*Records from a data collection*
******

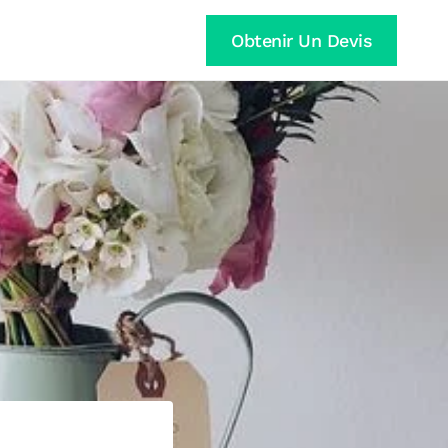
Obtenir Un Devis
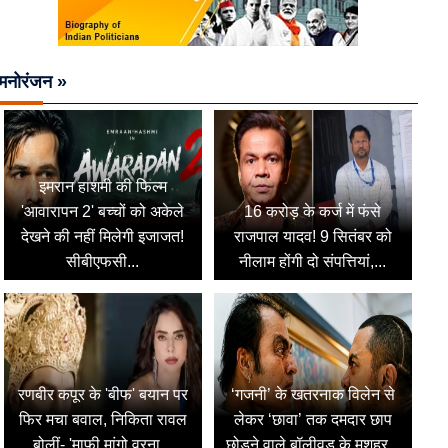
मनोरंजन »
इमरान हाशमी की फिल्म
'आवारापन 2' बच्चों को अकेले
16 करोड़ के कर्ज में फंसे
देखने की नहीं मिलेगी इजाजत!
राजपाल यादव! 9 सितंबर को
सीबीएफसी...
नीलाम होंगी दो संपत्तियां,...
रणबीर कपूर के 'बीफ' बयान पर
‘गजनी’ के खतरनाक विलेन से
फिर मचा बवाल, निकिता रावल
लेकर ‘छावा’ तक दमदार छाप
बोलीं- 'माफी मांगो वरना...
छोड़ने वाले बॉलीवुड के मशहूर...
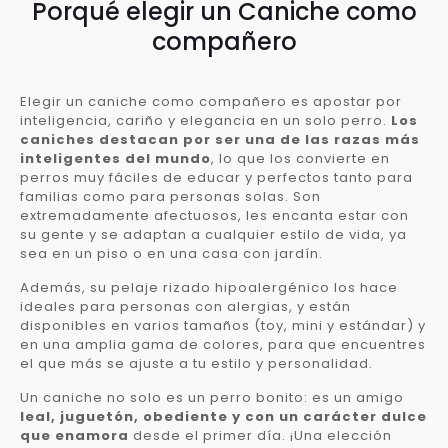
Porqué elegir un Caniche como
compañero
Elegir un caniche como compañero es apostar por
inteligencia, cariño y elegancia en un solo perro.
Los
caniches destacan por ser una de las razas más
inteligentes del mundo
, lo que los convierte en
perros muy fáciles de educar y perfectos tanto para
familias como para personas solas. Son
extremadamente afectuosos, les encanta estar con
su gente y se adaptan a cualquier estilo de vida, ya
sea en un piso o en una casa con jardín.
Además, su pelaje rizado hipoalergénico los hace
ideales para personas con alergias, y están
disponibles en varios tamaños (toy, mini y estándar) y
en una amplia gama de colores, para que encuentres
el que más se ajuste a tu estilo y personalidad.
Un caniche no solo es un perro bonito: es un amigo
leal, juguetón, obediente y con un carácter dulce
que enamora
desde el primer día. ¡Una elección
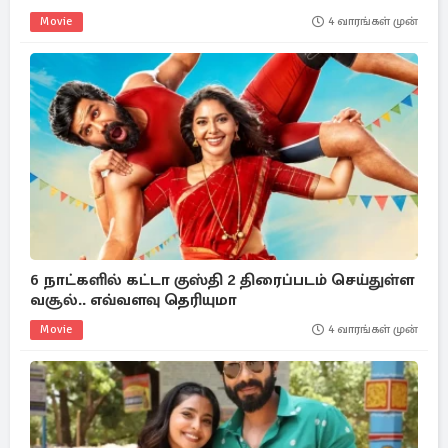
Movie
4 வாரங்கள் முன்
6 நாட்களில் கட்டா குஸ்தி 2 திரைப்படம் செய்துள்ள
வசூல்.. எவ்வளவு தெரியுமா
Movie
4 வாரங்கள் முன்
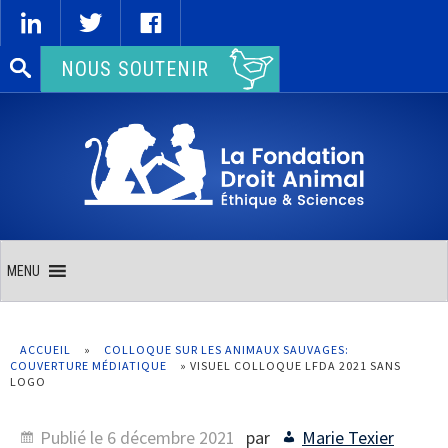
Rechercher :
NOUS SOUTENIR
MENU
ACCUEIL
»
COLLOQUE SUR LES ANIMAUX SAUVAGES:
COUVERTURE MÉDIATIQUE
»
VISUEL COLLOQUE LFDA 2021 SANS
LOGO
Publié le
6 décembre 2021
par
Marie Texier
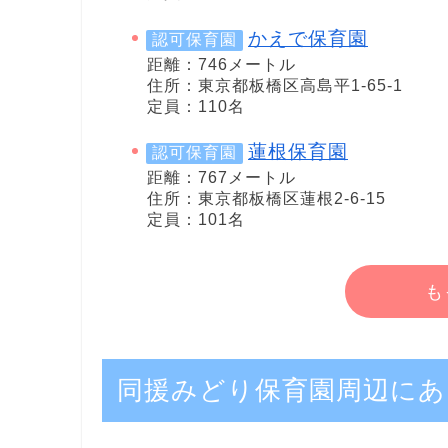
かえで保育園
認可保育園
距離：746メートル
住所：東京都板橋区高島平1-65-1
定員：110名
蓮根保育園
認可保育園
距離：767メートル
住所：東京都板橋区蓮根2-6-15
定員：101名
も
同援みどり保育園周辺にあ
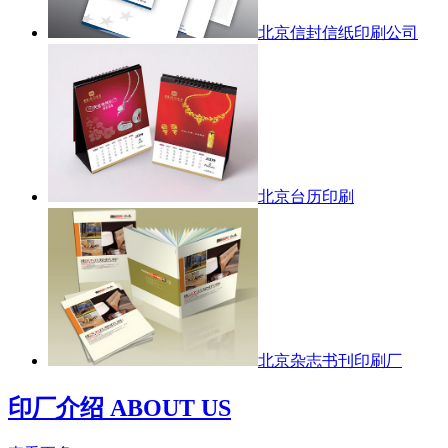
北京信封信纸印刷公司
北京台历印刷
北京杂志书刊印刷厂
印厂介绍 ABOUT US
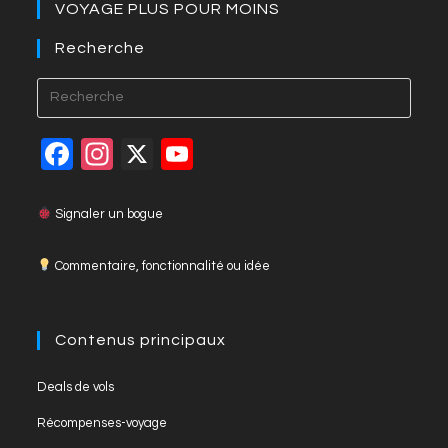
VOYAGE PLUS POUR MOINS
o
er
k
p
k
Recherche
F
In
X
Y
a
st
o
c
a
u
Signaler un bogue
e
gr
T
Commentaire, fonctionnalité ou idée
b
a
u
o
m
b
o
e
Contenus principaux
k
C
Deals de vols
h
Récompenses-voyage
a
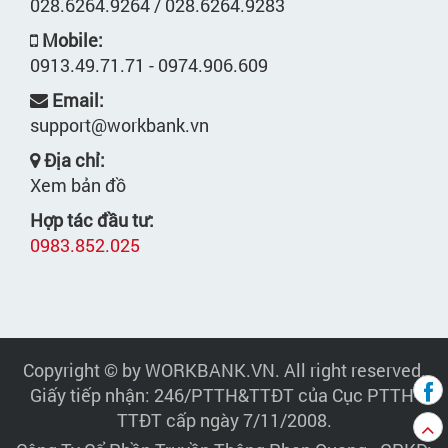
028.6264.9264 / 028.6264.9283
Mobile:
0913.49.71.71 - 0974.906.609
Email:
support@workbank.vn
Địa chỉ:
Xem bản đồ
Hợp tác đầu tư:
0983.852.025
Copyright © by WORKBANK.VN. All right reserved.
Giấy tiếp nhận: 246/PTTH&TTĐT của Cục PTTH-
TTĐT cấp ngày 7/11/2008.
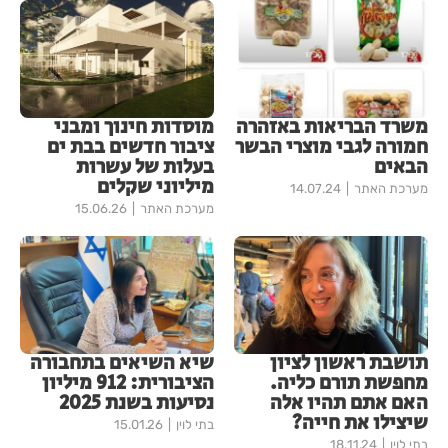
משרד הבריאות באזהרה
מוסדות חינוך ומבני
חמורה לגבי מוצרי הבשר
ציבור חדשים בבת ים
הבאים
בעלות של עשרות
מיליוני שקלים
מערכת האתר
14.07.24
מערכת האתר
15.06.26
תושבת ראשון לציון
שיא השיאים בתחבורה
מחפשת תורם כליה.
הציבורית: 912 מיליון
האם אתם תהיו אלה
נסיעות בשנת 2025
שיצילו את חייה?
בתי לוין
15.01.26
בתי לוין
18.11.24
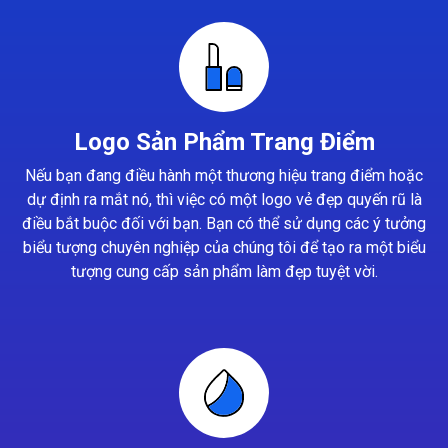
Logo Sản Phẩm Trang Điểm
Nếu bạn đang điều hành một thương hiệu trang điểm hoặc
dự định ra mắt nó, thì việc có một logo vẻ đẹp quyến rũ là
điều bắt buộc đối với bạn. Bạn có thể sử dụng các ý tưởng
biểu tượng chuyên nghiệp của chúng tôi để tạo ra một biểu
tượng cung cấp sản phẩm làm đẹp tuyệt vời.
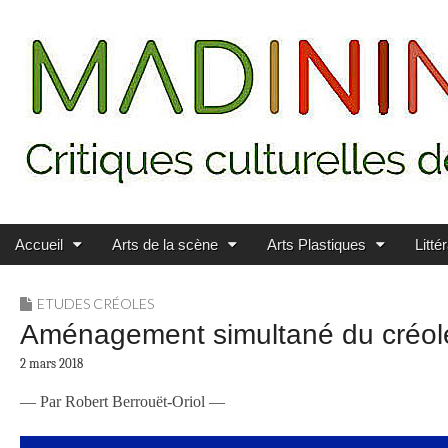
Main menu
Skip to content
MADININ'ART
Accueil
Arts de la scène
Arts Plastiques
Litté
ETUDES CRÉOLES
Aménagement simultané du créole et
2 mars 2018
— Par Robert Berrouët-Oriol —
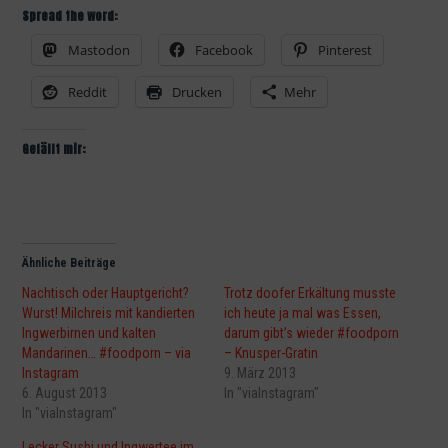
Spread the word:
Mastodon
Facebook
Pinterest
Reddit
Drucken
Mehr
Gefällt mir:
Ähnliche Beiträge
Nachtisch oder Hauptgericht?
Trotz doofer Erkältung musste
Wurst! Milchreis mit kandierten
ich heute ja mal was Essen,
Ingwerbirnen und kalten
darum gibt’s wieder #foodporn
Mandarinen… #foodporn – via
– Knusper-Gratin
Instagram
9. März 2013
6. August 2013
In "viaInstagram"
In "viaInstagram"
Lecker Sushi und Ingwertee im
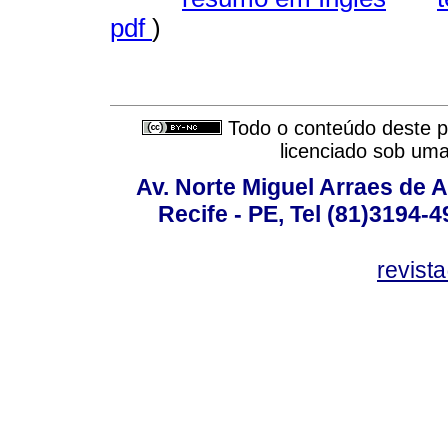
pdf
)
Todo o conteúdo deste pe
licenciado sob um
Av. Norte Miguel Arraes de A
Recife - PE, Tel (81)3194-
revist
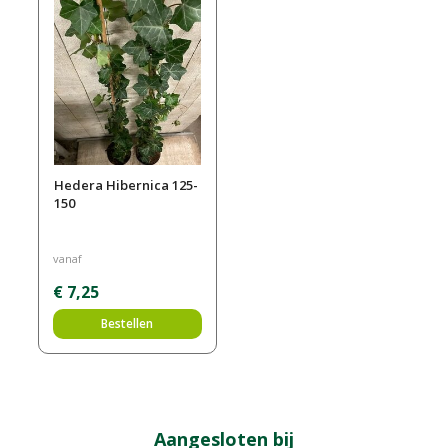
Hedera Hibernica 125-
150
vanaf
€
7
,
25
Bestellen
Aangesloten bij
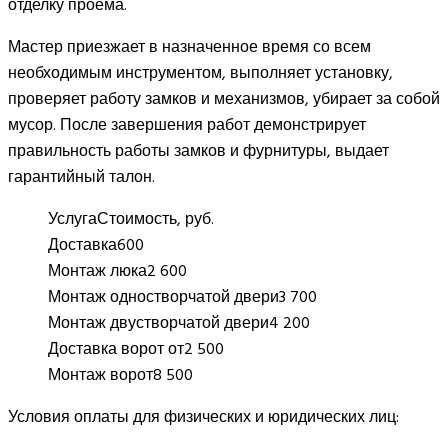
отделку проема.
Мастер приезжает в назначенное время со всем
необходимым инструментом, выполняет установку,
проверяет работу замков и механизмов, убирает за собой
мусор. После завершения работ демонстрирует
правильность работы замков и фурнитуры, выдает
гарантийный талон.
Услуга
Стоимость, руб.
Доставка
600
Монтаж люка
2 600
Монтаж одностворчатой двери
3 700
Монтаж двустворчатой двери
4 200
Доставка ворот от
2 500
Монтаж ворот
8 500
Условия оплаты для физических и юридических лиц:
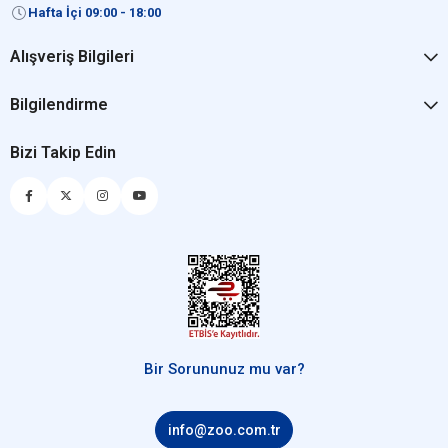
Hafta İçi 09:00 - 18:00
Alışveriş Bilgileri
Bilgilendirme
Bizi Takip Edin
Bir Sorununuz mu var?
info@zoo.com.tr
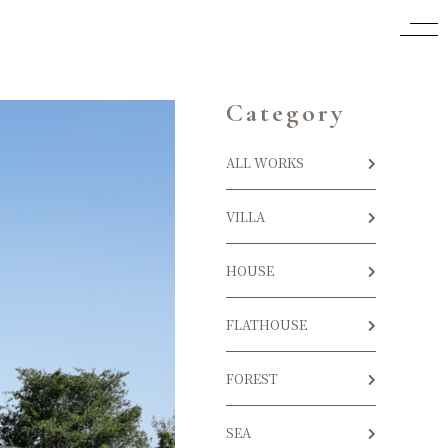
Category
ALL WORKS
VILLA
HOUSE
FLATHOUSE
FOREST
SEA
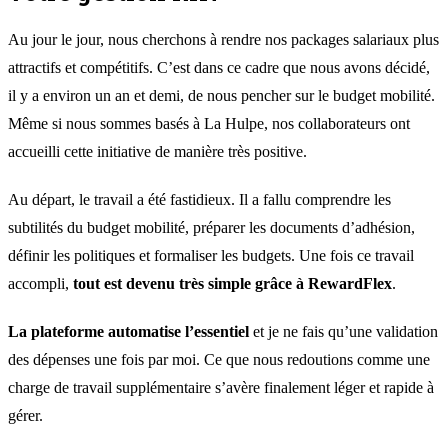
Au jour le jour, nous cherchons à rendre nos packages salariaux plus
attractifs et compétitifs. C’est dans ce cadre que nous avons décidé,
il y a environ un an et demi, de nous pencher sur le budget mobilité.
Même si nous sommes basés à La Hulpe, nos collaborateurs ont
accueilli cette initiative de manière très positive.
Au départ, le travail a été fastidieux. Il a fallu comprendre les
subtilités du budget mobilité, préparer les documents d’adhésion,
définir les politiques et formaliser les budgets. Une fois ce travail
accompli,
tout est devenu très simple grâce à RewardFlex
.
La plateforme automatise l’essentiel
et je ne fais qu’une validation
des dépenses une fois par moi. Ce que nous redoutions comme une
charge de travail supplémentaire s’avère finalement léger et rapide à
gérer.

******

*WHAT IS REQUIRED*
Transcribe the lines above exactly, beginning at the one with "Монтаж двустворчатой двери" and ending at the one with "Au jour le jour, nous". Include both; exclude the pictures.

*EXERCISE ANSWER*
Монтаж двустворчатой двери
4 200
Доставка ворот от
2 500
Монтаж ворот
8 500
Условия оплаты для физических и юридических лиц:
Hafta İçi 09:00 - 18:00
Alışveriş Bilgileri
Bilgilendirme
Bizi Takip Edin
Bir Sorununuz mu var?
info@zoo.com.tr
Category
ALL WORKS
VILLA
HOUSE
FLATHOUSE
FOREST
SEA
Au jour le jour, nous cherchons à rendre nos packages salariaux plus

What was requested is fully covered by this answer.